The judge goes on to point out that the plaintiffs don’t claim that such agreements occurred, merely that they might possibly have happened and may or may not have included one or more publishers plus Amazon. He also notes that the booksellers failed to show that the publishers coordinated their efforts in any way, and that “plaintiffs have not alleged that the Publishers played any role” in Amazon having a closed ecosystem or that the publishers even gave a damn. The only claim made is that the publishers knew about the DRM and did nothing to stop it. The judge described this as insufficient.
Judge Rakoff next questioned the logic of the booksellers’ arguments, pointing out that “even the threadbare allegations the plaintiffs do make are undermined by the plaintiffs failure to explain why the publishers would even want to enter into the type of restrictive agreement alleged”.

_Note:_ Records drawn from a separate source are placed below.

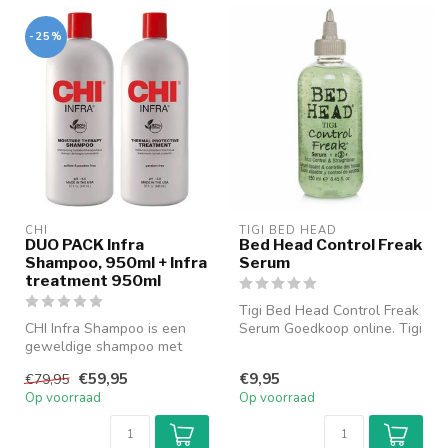
-25%
CHI
TIGI BED HEAD
DUO PACK Infra
Bed Head Control Freak
Shampoo, 950ml + Infra
Serum
treatment 950ml
Tigi Bed Head Control Freak
CHI Infra Shampoo is een
Serum Goedkoop online. Tigi
geweldige shampoo met
Bed Head Control Freak S...
een hydraterende en
€59,95
€9,95
€79,95
verzorgende w...
Op voorraad
Op voorraad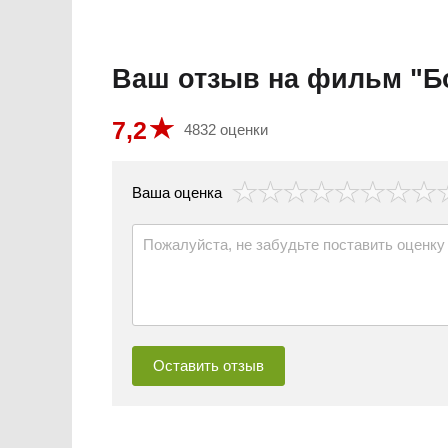
Ваш отзыв на фильм "Б
7,2
4832 оценки
везда
Ваша оценка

Noting that the booksellers failed to make a distinction between DRM, closed DRM, and Amazon’s device-specific DRM (which restricts users from transferring an ebook between 2 Kindles on the same account), the judge pointed out that Amazon’s highly restrictive DRM runs counter to the publishers’ interests and adds that “confusion on this point pervades the first amended complaint and the plaintiffs’ opposition papers.” In other words, the booksellers didn’t really understand some of the key technical details they were arguing about.
The judge goes into extensive detail on how the booksellers failed to show any wrongdoing on the part of publishers, so much so that I can’t cover it in this post. For that reason I am going to skip to the second part of the lawsuit, which concerns claims that Amazon monopolized the ebook market.
Under the Sherman Anti-trust Act, the plaintiffs had to prove that Amazon had a monopoly and that the retailer had acquired or maintained that monopoly “as distinguished from the growth or development as a consequence of a superior product”.
The judge ruled that they failed to prove either point, and in fact the arguments made by the booksellers defeated themselves. Much of this second part of the ruling simply cites the first half and adds ditto marks, though there is one section that I thought worth noting.
For example, there was a mention that the publishers had 60% of the print book market, but no mention of their combined ebook market share. The judge noted that “Without more detailed allegations or explanation, the Court cannot reasonably infer that these two markets simultaneously are so different that e-books and print books are not acceptable substitutes, and yet so similar that the Publishers’ market share is the same in both markets.”
And in the theme of beating a dead horse, the judge also noted that if one multiplied Amazon 60% ebook market share with the publishers’ 60% share, the resulting 36% would fail to show market power. This naturally raises the question of just how a conspiracy between all 6 publishers and Amazon would have had a major effect on the ebook market.
The judge also addressed Amazon’s 60% ebook market share and points out that previous court rulings had created a precedent to the effect that Amazon’s alleged market share was not enough to prove monopoly – not without evidence of Amazon’s ability to exclude competition or control prices.
Basically the presence of Nook, iBooks, and the many other ebookstores launched in the past 6 years stood as proof that Amazon did not have a monopoly.
All in all, this ruling is an interesting read, and I am grateful to Publishers Lunch for posting it.